How to stay protected when trading cryptocurrencies
Using a secure communication channel for all of your cryptotransactions is vital. If you access a platform’s website using public Wi-Fi, for example, criminals can intercept transaction details or spoof a Web page to steal your assets.
Trading over your home network rather than a public one is safer, but you need to secure it properly. For starters, you should replace the default router password with one of your own. The factory password is often the same for all routers of the same model, making your Wi-Fi vulnerable to brute-force attacks.
In any event, it is always best to conduct all cryptotrading over an encrypted VPN channel, which adds an extra layer of security.
When choosing a VPN service, pay attention to the connection speed (which depends on the number and quality of the provider’s server pool) and the availability of a kill switch. The latter is especially important for high-risk transactions: If the secure communication channel drops for any reason, the kill switch automatically disconnects your device from the Internet, preventing data from being sent unencrypted.

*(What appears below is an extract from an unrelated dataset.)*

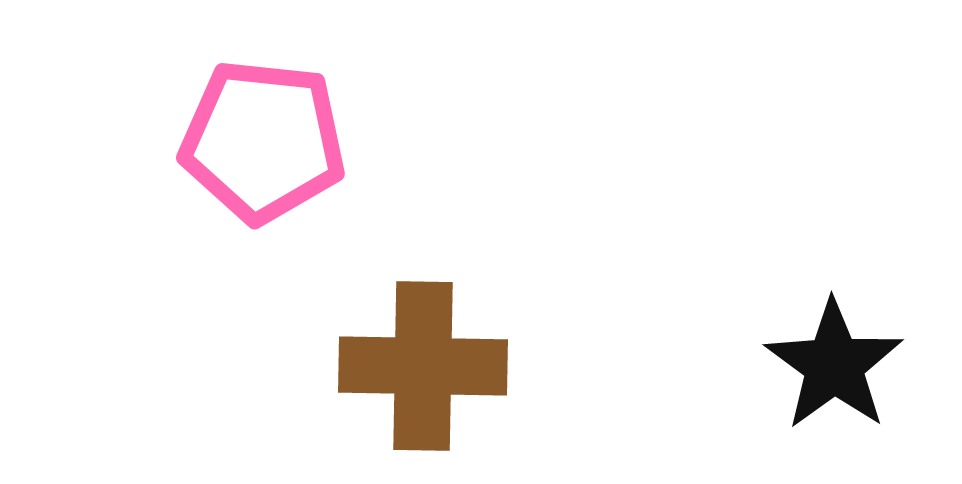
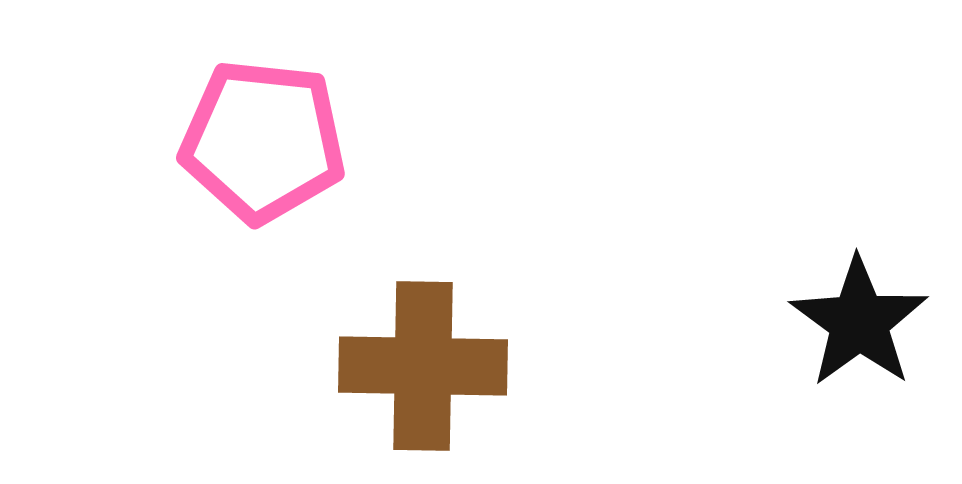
black star: moved 25 px right, 43 px up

For cryptoinvestors, we recommend our Kaspersky Secure Connection, which is optimized for such tasks.
That, of course, is in addition to running a reliable security solution on your computer or smartphone. A lot of money circulates in the cryptoworld, and that naturally entices cybercriminals. So, unfortunately, the chances of encountering a malware specialized for stealing cryptowallet keys are fairly high.
- Study the market before signing up to an exchange, and don’t dabble in risky transactions — at least to start with.
- Diversify your risks by investing in several cryptocurrencies to hedge against sudden price falls.
- Carefully examine altcoins before investing to avoid Ponzi schemes.
- Keep the bulk of your cryptocurrency in an offline (aka “cold”) wallet and your password in a safe place.
- Don’t swallow promises of free coins, even — or perhaps especially — from celebrities: Their accounts may have been hacked, but even if they haven’t, it’s almost certainly a hoax.
- Protect your Internet connection, and install an antivirus on all devices you use for cryptotrading.